### Saved entries

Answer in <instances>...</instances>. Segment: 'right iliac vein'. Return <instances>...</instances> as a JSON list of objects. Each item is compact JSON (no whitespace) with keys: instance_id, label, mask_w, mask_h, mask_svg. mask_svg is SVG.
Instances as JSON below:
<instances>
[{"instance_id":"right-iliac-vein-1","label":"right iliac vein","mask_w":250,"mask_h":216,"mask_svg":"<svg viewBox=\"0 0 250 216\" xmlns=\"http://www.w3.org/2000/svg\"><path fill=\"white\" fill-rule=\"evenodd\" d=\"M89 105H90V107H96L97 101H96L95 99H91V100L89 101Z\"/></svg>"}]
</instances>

### Task
Repeat all of the records above exactly as they appear.

### Written response
Answer in <instances>...</instances>. Segment: 'right iliac vein'. Return <instances>...</instances> as a JSON list of objects. Each item is compact JSON (no whitespace) with keys: instance_id, label, mask_w, mask_h, mask_svg. mask_svg is SVG.
Instances as JSON below:
<instances>
[{"instance_id":"right-iliac-vein-1","label":"right iliac vein","mask_w":250,"mask_h":216,"mask_svg":"<svg viewBox=\"0 0 250 216\" xmlns=\"http://www.w3.org/2000/svg\"><path fill=\"white\" fill-rule=\"evenodd\" d=\"M89 105H90V107H96L97 101H96L95 99H91V100L89 101Z\"/></svg>"}]
</instances>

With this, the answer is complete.